Assigned task: Starting at the line below with "ekolojik polyester, doğal" and stopping at the line with "Seite nach oben", please print each line exactly, those two included, and skip every picture.

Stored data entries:
>>>>

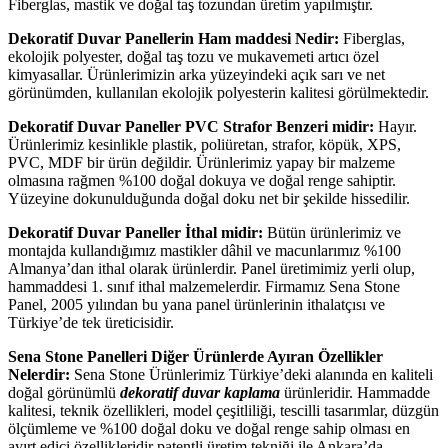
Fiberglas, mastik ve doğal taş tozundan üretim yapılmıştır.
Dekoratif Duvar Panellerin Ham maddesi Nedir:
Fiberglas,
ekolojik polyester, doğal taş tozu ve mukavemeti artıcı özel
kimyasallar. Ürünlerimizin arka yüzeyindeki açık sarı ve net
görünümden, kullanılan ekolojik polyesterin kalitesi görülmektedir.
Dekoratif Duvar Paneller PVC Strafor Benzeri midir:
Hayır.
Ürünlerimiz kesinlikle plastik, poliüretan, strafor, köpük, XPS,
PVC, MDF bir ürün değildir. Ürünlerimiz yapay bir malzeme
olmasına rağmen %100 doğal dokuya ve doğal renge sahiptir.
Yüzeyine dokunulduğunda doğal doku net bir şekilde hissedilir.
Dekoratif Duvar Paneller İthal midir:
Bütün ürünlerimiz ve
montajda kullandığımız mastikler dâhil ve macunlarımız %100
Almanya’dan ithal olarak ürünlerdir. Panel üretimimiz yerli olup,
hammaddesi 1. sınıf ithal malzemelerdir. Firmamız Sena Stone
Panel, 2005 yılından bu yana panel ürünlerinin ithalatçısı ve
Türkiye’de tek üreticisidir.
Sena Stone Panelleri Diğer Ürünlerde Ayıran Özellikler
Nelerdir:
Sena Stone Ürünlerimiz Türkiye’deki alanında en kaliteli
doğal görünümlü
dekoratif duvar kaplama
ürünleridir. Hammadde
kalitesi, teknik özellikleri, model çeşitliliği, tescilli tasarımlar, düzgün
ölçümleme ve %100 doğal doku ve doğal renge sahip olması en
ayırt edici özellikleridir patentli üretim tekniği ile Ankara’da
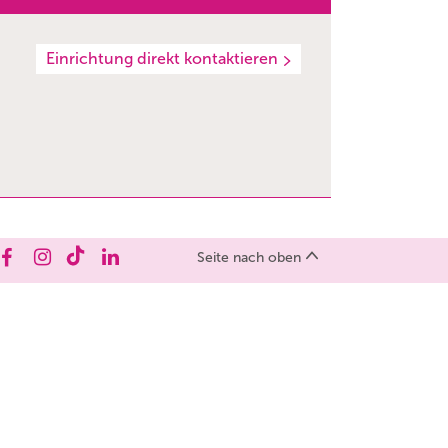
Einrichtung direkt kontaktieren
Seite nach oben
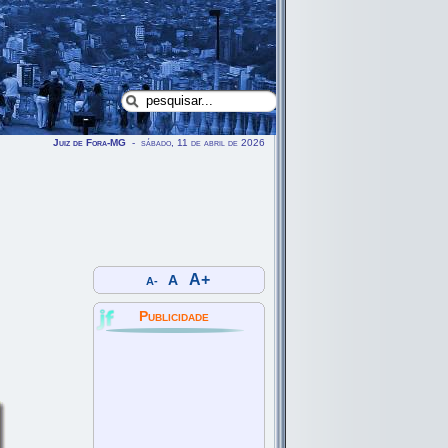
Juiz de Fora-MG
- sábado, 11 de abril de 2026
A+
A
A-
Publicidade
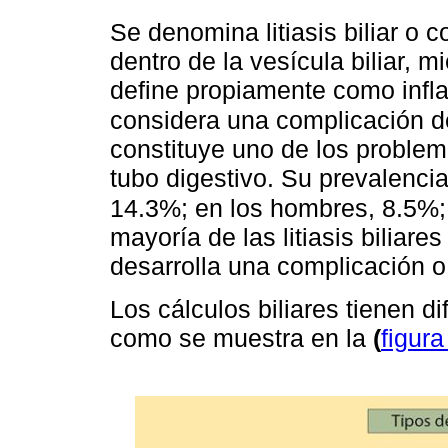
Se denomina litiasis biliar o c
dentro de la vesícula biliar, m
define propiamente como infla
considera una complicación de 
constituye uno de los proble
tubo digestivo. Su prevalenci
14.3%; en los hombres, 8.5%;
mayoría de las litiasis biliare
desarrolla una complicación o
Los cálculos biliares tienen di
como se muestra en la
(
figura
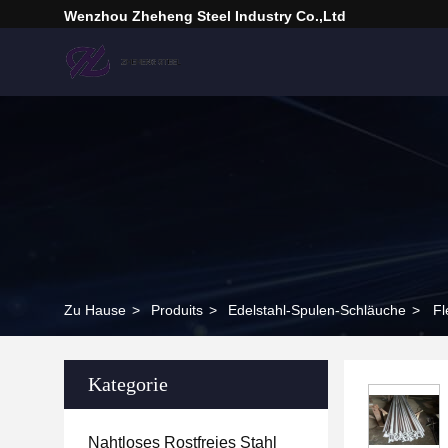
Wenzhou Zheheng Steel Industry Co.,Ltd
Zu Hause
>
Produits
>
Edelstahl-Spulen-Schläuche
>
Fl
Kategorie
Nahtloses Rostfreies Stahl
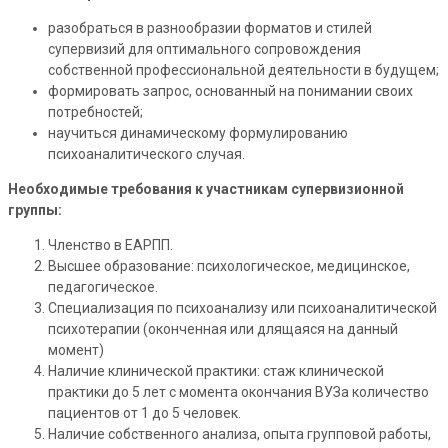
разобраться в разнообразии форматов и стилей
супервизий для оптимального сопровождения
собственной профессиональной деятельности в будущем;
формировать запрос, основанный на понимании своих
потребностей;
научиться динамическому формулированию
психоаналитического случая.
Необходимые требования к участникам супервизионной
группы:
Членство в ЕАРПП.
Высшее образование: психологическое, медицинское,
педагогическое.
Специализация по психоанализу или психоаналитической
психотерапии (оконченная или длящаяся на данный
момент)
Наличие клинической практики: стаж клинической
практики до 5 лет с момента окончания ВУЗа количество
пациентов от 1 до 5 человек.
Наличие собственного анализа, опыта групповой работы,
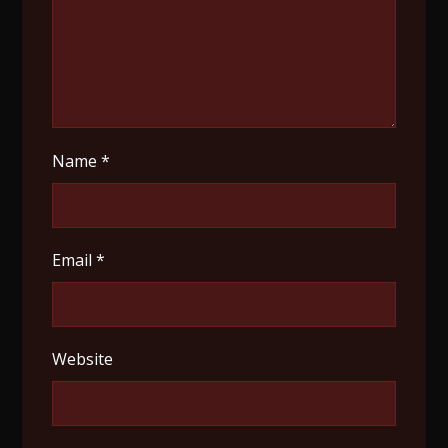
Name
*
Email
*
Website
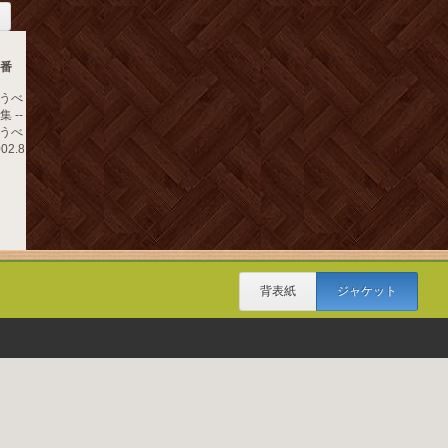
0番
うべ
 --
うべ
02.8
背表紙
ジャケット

<<<<
>>>>

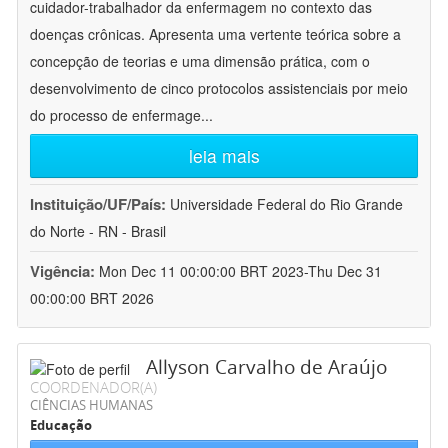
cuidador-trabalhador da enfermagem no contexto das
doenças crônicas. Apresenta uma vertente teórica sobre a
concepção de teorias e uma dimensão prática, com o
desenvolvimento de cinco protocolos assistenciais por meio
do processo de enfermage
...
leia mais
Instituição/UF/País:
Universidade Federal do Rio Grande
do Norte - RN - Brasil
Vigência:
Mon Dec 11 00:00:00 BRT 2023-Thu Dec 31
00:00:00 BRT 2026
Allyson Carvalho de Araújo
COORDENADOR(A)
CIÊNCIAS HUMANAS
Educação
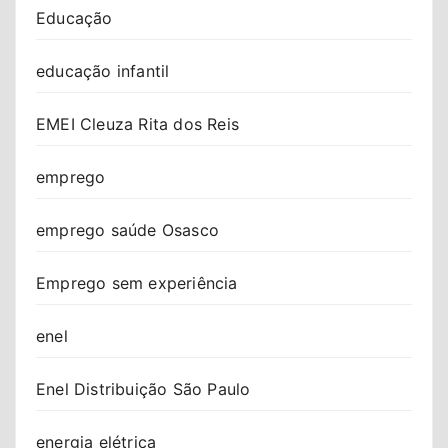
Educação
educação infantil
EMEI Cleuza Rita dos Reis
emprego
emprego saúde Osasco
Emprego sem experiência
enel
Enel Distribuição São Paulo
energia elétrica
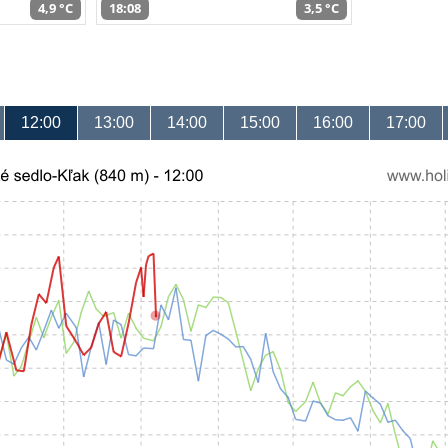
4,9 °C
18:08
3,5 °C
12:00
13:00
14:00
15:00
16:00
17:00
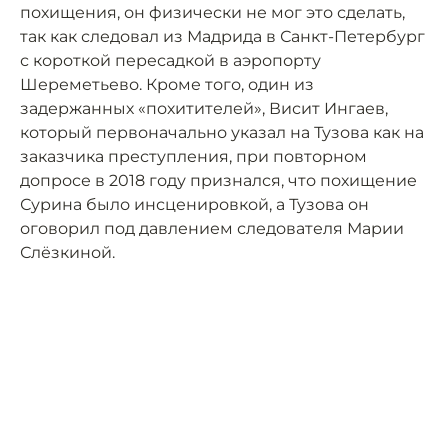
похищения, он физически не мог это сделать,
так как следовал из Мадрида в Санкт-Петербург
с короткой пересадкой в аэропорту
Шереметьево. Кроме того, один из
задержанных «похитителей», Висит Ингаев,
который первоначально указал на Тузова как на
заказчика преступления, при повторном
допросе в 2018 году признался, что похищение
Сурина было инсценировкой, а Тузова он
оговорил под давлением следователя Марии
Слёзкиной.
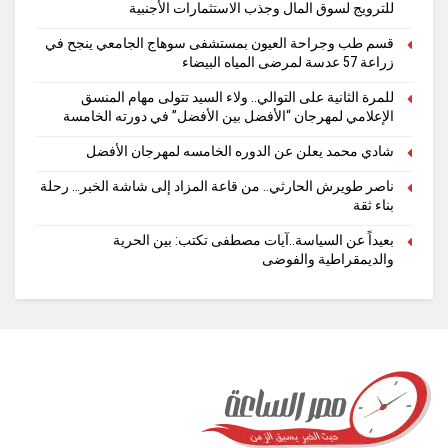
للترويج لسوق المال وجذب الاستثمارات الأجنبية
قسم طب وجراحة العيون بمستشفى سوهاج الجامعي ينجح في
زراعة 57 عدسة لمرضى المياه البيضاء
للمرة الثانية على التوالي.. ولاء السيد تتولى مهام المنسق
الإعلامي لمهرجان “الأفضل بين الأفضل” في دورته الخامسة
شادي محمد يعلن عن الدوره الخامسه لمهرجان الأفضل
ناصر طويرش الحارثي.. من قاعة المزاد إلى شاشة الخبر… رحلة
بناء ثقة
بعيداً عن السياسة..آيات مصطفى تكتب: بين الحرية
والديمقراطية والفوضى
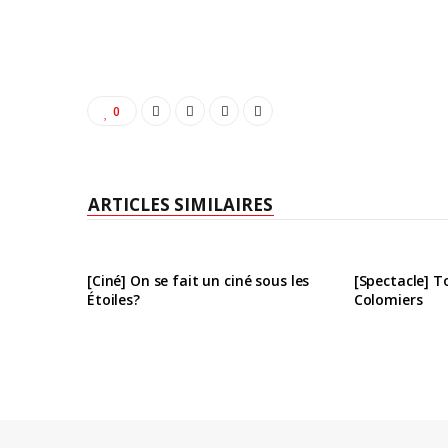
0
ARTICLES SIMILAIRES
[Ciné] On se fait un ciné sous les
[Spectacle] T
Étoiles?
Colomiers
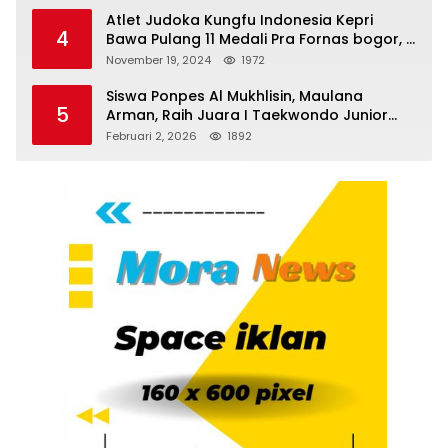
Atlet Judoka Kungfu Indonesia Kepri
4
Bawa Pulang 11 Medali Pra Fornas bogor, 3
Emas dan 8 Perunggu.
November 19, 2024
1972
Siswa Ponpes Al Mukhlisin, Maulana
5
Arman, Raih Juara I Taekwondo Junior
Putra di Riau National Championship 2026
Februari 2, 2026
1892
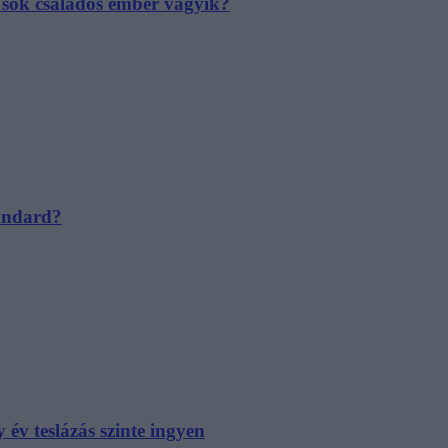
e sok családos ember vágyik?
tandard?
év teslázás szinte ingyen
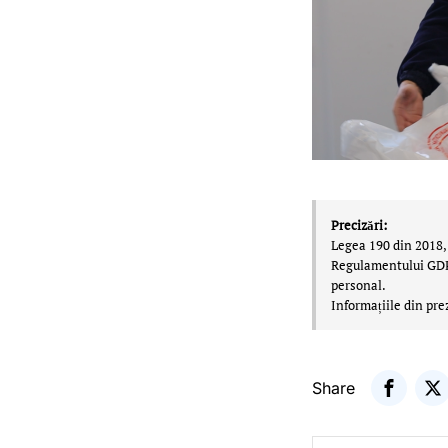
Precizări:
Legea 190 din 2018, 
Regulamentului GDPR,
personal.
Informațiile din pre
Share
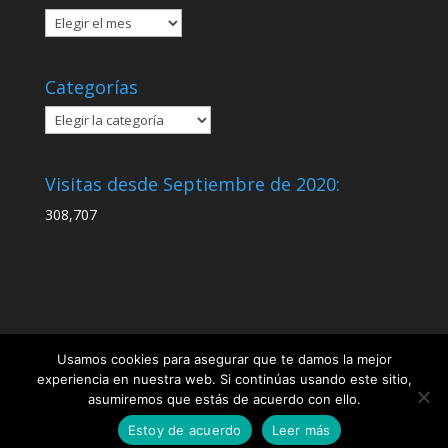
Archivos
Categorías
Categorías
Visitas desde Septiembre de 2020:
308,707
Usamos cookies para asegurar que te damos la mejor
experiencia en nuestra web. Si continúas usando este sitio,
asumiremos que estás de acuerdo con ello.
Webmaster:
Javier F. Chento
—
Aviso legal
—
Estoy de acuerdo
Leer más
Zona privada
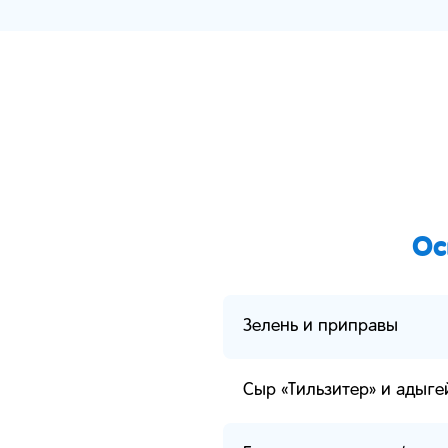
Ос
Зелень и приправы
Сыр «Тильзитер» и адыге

<<<<

Exercise answer:
ekolojik polyester, doğal taş tozu ve mukavemeti artıcı özel
kimyasallar. Ürünlerimizin arka yüzeyindeki açık sarı ve net
görünümden, kullanılan ekolojik polyesterin kalitesi görülmektedir.
Dekoratif Duvar Paneller PVC Strafor Benzeri midir:
Hayır.
Ürünlerimiz kesinlikle plastik, poliüretan, strafor, köpük, XPS,
PVC, MDF bir ürün değildir. Ürünlerimiz yapay bir malzeme
olmasına rağmen %100 doğal dokuya ve doğal renge sahiptir.
Yüzeyine dokunulduğunda doğal doku net bir şekilde hissedilir.
Dekoratif Duvar Paneller İthal midir:
Bütün ürünlerimiz ve
montajda kullandığımız mastikler dâhil ve macunlarımız %100
Almanya’dan ithal olarak ürünlerdir. Panel üretimimiz yerli olup,
hammaddesi 1. sınıf ithal malzemelerdir. Firmamız Sena Stone
Panel, 2005 yılından bu yana panel ürünlerinin ithalatçısı ve
Türkiye’de tek üreticisidir.
Sena Stone Panelleri Diğer Ürünlerde Ayıran Özellikler
Nelerdir:
Sena Stone Ürünlerimiz Türkiye’deki alanında en kaliteli
doğal görünümlü
dekoratif duvar kaplama
ürünleridir. Hammadde
kalitesi, teknik özellikleri, model çeşitliliği, tescilli tasarımlar, düzgün
ölçümleme ve %100 doğal doku ve doğal renge sahip olması en
ayırt edici özellikleridir patentli üretim tekniği ile Ankara’da
Einrichtung direkt kontaktieren
Seite nach oben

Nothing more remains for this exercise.